UN coordinator urges public to help stave off ‘5th largest oil spill from a tanker in history’
Only days before emergency operations are scheduled to take place to head off a decaying oil tanker threat, a UN Humanitarian Coordinator has urged the public to help with funding to prevent a catastrophic oil spill in the Red Sea, as the work to transfer the oil to a safe vessel is already delayed because of insufficient funding.
The UN Resident and Humanitarian Coordinator for Yemen, David Gressly, in a post on Twitter from Sunday, 26 June 2022, called on the public to help “cross the finish line” to get the required funds in place for the first part of the operation to take place.
Back in September 2021, the United Nations’ senior management instructed Gressly to coordinate all efforts to mitigate the threat posed by an aging supertanker in an advanced state of decay, known as the FSO Safer, and strengthen contingency plans in the event of a catastrophic oil leak.
Following several months of discussions with all relevant stakeholders, an UN-coordinated operational plan was presented to address the threat. The UN says that the government of Yemen in Aden supports this initiative along with the Sana’a-based authorities, who control the area where the vessel is located. To this end, a memorandum of understanding (MoU) was signed with the Houthi stronghold Sana’a on 5 March, establishing a framework for cooperation in which the Sana’a authorities have committed to facilitating the success of the project.
The plan to address the threat posed by the FSO Safer comprises two critical tracks. This refers to the installation of a long-term replacement vessel or another capacity equivalent to the FSO within a target of 18 months. Since the situation is perceived to be too dangerous to wait for the replacement vessel, a four-month emergency operation by a global maritime salvage company is required to eliminate the immediate threat by transferring the oil from the FSO Safer to a secure temporary vessel.
However, as the implementation of this plan cannot start without donor funding, the goal is to raise funds to start the $80 million emergency operation to transfer oil from the FSO Safer to prevent an oil spill that could spell disaster for the region and beyond.
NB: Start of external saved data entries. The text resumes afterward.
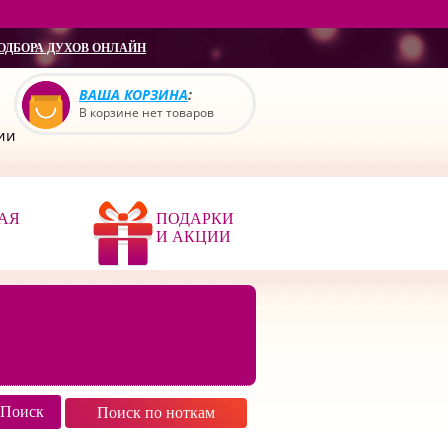
ОДБОРА ДУХОВ ОНЛАЙН
ВАША КОРЗИНА
:
В корзине нет товаров
сии
АЯ
ПОДАРКИ
И АКЦИИ
Поиск по ноткам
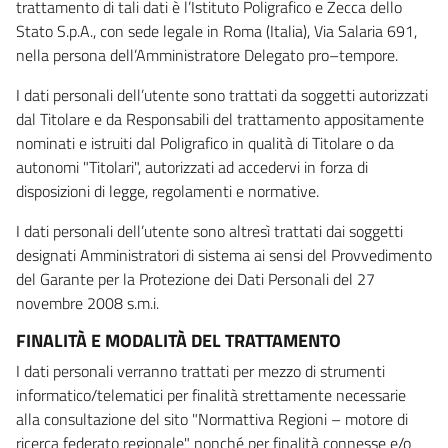
trattamento di tali dati è l’Istituto Poligrafico e Zecca dello
Stato S.p.A., con sede legale in Roma (Italia), Via Salaria 691,
nella persona dell’Amministratore Delegato pro–tempore.
I dati personali dell’utente sono trattati da soggetti autorizzati
dal Titolare e da Responsabili del trattamento appositamente
nominati e istruiti dal Poligrafico in qualità di Titolare o da
autonomi "Titolari", autorizzati ad accedervi in forza di
disposizioni di legge, regolamenti e normative.
I dati personali dell’utente sono altresì trattati dai soggetti
designati Amministratori di sistema ai sensi del Provvedimento
del Garante per la Protezione dei Dati Personali del 27
novembre 2008 s.m.i.
FINALITÀ E MODALITÀ DEL TRATTAMENTO
I dati personali verranno trattati per mezzo di strumenti
informatico/telematici per finalità strettamente necessarie
alla consultazione del sito "Normattiva Regioni – motore di
ricerca federato regionale" nonché per finalità connesse e/o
The two-track plan has an overall cost of $144 million, however, donors have pledged or contributed $40 million to the UN-coordinated plan to address the threat. Therefore, the UN’s implementation of the emergency rescue operation was delayed because of insufficient funding for the transfer operation as there is a $104 million gap in funding for the two-track plan, while $40 million is “most urgently needed” to start work on the emergency operation.
To bridge the funding gap and start the emergency operation, the UN launched a crowdfunding campaign earlier this month, which encourages people everywhere to contribute towards raising $5 million in individual donations by the end of this month so that work can start in July.
In October, increasingly volatile currents and high winds make the emergency operation more dangerous and increase the risk of the ship breaking up, thus, the UN outlines that “every day we wait for funding delays the start of the operation, bringing closer the day when the vessel will break apart.”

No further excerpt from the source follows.